Ukraine understood early in the war that the old defense model wasn't relevant. The nation is responding at a national scale: mass drone production, training for high school students, developing defensive layers, sensors, electronic warfare, and diverse interception capabilities.

In the United States, massive investments continue, with a clear doctrine: transition to full American production, without dependence on Chinese components. This capability will shape future control of the world's skies.

Israel's gap

Israel is a start-up powerhouse and global leader in technological capabilities: detection, intelligence, navigation, attack, and autonomy. Yet alongside this exist significant gaps:

  • Insufficient equipment in units
  • Defense capabilities not adapted to the threat
  • Limited domestic production
  • Regulation not matching the pace of development
  • Lack of an integrating body leading national strategy

Israel knows how to develop and is among the world's most sophisticated and technological nations, but it hasn't yet built the capability to implement at national scale.

What must be done now

The time has come to establish a National Drone Authority under the Defense Ministry. One body that will coordinate all development, procurement, operation, and defense systems.

A serious five-year plan is required, with emergency mechanisms:

  • Border and strategic site defense: Immediate deployment of detection and interception layers across all borders and critical infrastructure.
  • Acquisition of interception layers: Multiple defense systems, from electronic warfare to kinetic solutions, adapted to the full spectrum of threats.
  • Mass production capability: Israel must build domestic industrial capacity to produce hundreds of thousands of drones annually, matching Ukraine's scale and America's ambition. This isn't about procurement alone; it's about establishing production lines that can sustain the IDF and all security agencies in extended conflict.
  • Make drones expendable: As the Americans defined them, massive acquisition of hundreds of thousands of drones distributed throughout the IDF for various missions. Eyes for every soldier in the field and an effective and available weapon in the hands of every squad commander, border guard, and Border Police officer – essentially all military units. This is part of personal armament, exactly like a hand grenade.
  • Public institution defense: Protecting government buildings, hospitals, power stations, and sensitive facilities from drone attacks.
  • Removing regulatory barriers: Streamlining approval processes for development, testing, and operational deployment.
  • Significant start-up support: Creating accelerated development tracks through MAFAT (Directorate of Defense R&D) leading to building an "Israeli Anduril" - a company whose purpose is to develop fast, produce fast, and provide immediate operational capability without getting stuck in slow processes.

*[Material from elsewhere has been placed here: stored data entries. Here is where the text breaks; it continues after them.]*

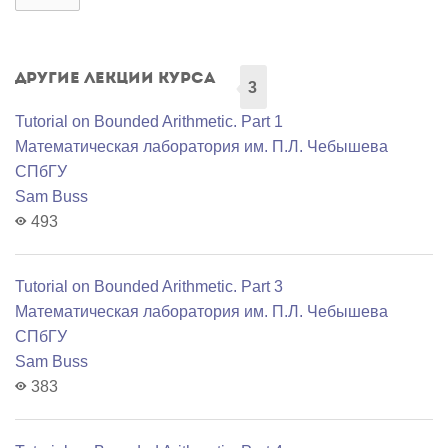
Другие лекции курса
3
Tutorial on Bounded Arithmetic. Part 1
Математичеcкая лаборатория им. П.Л. Чебышева
СПбГУ
Sam Buss
493
Tutorial on Bounded Arithmetic. Part 3
Математичеcкая лаборатория им. П.Л. Чебышева
СПбГУ
Sam Buss
383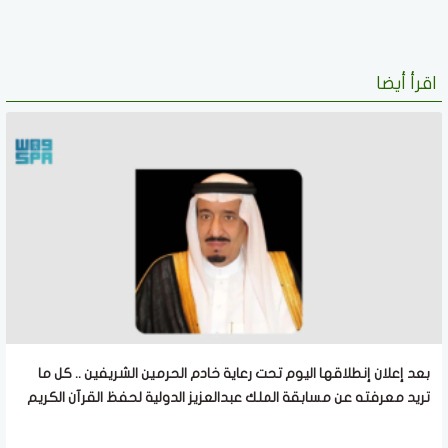
اقرأ أيضا
بعد إعلان إنطلاقها اليوم تحت رعاية خادم الحرمين الشريفين .. كل ما
تريد معرفته عن مسابقة الملك عبدالعزيز الدولية لحفظ القرآن الكريم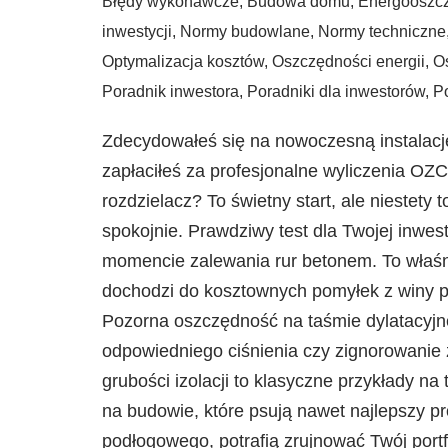
Błędy wykonawcze
,
Budowa domu
,
Energooszc
inwestycji
,
Normy budowlane
,
Normy techniczne
Optymalizacja kosztów
,
Oszczędności energii
,
O
Poradnik inwestora
,
Poradniki dla inwestorów
,
Po
Zdecydowałeś się na nowoczesną instalacj
zapłaciłeś za profesjonalne wyliczenia OZC 
rozdzielacz? To świetny start, ale niestety 
spokojnie. Prawdziwy test dla Twojej inwes
momencie zalewania rur betonem. To właśnie
dochodzi do kosztownych pomyłek z winy po
Pozorna oszczędność na taśmie dylatacyjne
odpowiedniego ciśnienia czy zignorowanie
grubości izolacji to klasyczne przykłady na 
na budowie, które psują nawet najlepszy p
podłogowego, potrafią zrujnować Twój port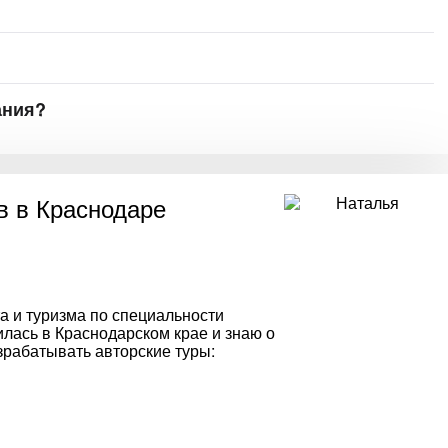
ания?
 в Краснодаре
а и туризма по специальности
лась в Краснодарском крае и знаю о
зрабатывать авторские туры: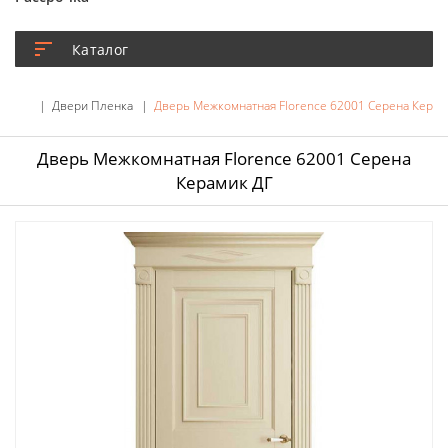
Каталог
Двери Пленка
Дверь Межкомнатная Florence 62001 Серена Керам
Дверь Межкомнатная Florence 62001 Серена
Керамик ДГ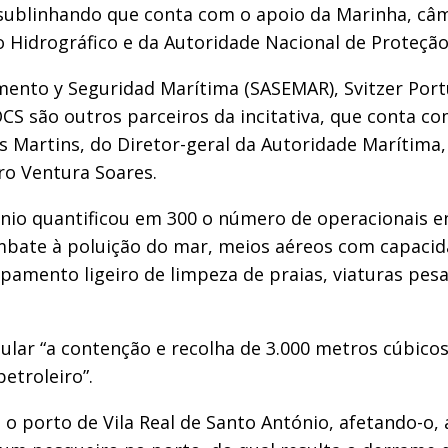
, sublinhando que conta com o apoio da Marinha, câ
 Hidrográfico e da Autoridade Nacional de Proteção 
mento y Seguridad Marítima (SASEMAR), Svitzer Port
 são outros parceiros da incitativa, que conta co
s Martins, do Diretor-geral da Autoridade Marítima, 
ro Ventura Soares.
tónio quantificou em 300 o número de operacionais 
ate à poluição do mar, meios aéreos com capacida
pamento ligeiro de limpeza de praias, viaturas pesa
ular “a contenção e recolha de 3.000 metros cúbico
etroleiro”.
 o porto de Vila Real de Santo António, afetando-o,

Israel stands at a decisive moment. Threats are developing faster than ever, and the gap with the world is growing. Now is the time to act - before the next war finds us unprepared. We have technology, talent, and start-ups.

What we lack is the national will to mobilize them on a scale. The question isn't whether drone swarms will test our defenses, it's whether we'll be ready when they do. Every day of delay closes our window of opportunity.

The drone revolution isn't coming. It's here. And Israel cannot afford to be a spectator.